Viernes de fuego
Después de una semana larga de trabajo, por fin llega el viernes.
Despierto antes de que suene el despertador; mi cuerpo parece saber que hoy algo distinto va a ocurrir. Me siento inquieta, viva, con una energía que me recorre la piel.
Elijo mi ropa con cuidado: una falda corta, sandalias y una blusa negra que abraza mis curvas. No soy delgada, pero adoro mis formas, y me gusta sentir que mi cuerpo habla antes que mis palabras.
La ropa interior también la escojo con intención: encaje negro, suave y provocador.
Mientras me ducho, dejo que el agua tibia acaricie mi piel. Paso el jabón lentamente por mis brazos, por mi cuello, por mis pechos… cierro los ojos y dejo que los recuerdos se mezclen con las gotas que resbalan. Pienso en ti, en tus manos, en tu boca, en la forma en que me haces temblar. Una sonrisa se escapa de mis labios: “uno nunca sabe lo que puede pasar un viernes”, me digo.

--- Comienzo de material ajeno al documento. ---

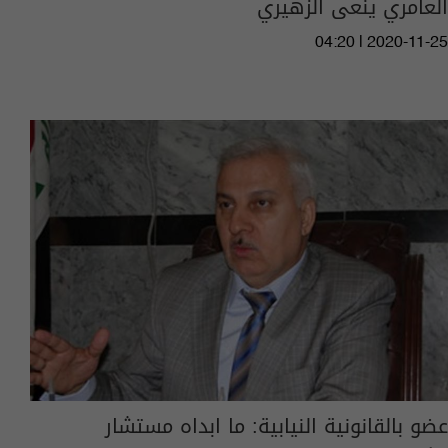
العامري ينعى الزهيري
04:20 | 2020-11-25
عضو بالقانونية النيابية: ما ابداه مستشار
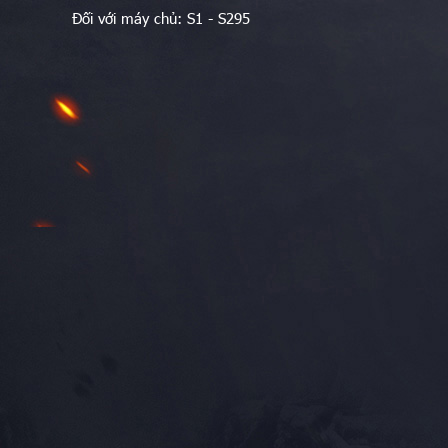
Đối với máy chủ: S1 - S295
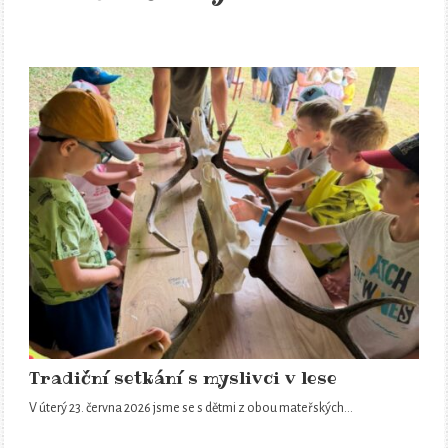
Tradiční setkání s myslivci v lese
V úterý 23. června 2026 jsme se s dětmi z obou mateřských…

Termino la ducha, aún con el cuerpo encendido, y me visto despacio, disfrutando de cada prenda que roza mi piel. Me miro al espejo y me reconozco distinta: deseante, segura, lista. “Apoteósica”, pienso, y sonrío.
Tomo un taxi y noto cómo el conductor me mira por el retrovisor. Me dice que me veo muy bonita. Le agradezco con una sonrisa distraída mientras reviso mi celular. Ahí estás tú.

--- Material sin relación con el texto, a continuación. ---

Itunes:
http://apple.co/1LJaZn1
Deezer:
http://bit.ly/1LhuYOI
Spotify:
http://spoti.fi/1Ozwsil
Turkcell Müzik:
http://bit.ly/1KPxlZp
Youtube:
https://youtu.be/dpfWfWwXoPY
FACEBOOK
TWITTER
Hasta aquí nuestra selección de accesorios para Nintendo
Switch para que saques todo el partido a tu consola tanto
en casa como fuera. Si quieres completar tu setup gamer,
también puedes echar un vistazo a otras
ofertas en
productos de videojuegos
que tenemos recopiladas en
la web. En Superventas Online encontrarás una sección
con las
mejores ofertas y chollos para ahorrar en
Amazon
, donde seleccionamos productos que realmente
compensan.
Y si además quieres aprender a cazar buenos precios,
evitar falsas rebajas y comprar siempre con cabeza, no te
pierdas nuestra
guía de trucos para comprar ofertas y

Me habías escrito desde temprano. Te respondo y, casi al instante, llega tu mensaje:
—¿Cómo estás?
Sin pensarlo, mis dedos escriben: “caliente”.
Tu respuesta llega con un emoji travieso y una frase que me hace sonreír: “Entonces déjame ayudarte con eso”.
Acordamos vernos a las seis y media.
Intento concentrarme en el trabajo, pero tu voz se me instala en la cabeza. Cuando suena mi celular y escucho que eres tú, mi respiración cambia.
—Solo quería decirte que esta noche quiero que pienses en mí —susurras.
Y ese tono, esa intención, me desarma.
El resto del día se me hace eterno.
Durante el almuerzo, escucho una voz familiar detrás de mí. Me giro y ahí estás, sonriendo. Me dices que me veo increíble. Tu presencia me descoloca. Me abrazas y el tiempo se detiene. Nuestros cuerpos se reconocen en ese roce. Tus labios buscan los míos en un beso breve, pero suficiente para que mi cuerpo despierte del todo.
Al oído me susurras:
—Esta noche, te quiero para mí.
Tu promesa se me queda latiendo en la piel.
Cuando me dices que, al verte, quiere que esté sin ropa interior, siento el calor subir desde adentro. El resto de la tarde lo paso contando los minutos, anticipando el momento.
A las seis en punto me arreglo, me miro al espejo una vez más y cumplo con lo que me pediste.
Al salir, me siento libre, ligera, como si mis pasos flotaran.
Te encuentro esperándome. Entro al carro, y apenas cierro la puerta, tus labios buscan los míos. El beso es profundo, impaciente, lleno de todo lo que contuvimos durante el día.
Me dices que no dejaste de pensar en mí, que al recordarme vestida así te perdiste en la idea de tenerme cerca.
Arrancas el auto y el silencio se llena de algo que no es solo deseo, sino anticipación. Te miro, y mis ojos se deslizan con descaro por tu cuerpo.
Sonríes, como si pudieras leer lo que pienso.
—Aún no —murmuras con esa voz que me desarma—. Déjame llegar al lugar donde quiero verte perder el control.
Asiento, intentando recuperar la calma, pero tu mano busca la mía, y el aire se vuelve espeso, eléctrico. En cada semáforo, tus dedos rozan mi piel, y esa caricia breve me deja sin respiración.
Tus palabras me arden en el oído:
—Estás lista para mí… y quiero probar cada deseo que guardas.
No necesito más. Mis sentidos se despiertan por completo. Cierro los ojos y me dejo llevar por lo que siento, por lo que imagino que pasará cuando lleguemos.
Tu respiración se acelera, la mía también.
El ambiente se carga de una energía que podría incendiarlo todo.
—No sabes cuánto te he deseado hoy —susurras—. No dejo de pensarte, de imaginarte.
Cada palabra tuya me empuja más cerca del borde del placer.
No hay espacio para el miedo ni la duda; solo el deseo, palpitante, contenido, a punto de desbordarse.
Y entonces sucede: ese instante en que el cuerpo y la mente se rinden al mismo fuego, donde el silencio se convierte en un gemido contenido, y la noche se vuelve cómplice de todo lo que no necesita ser dicho.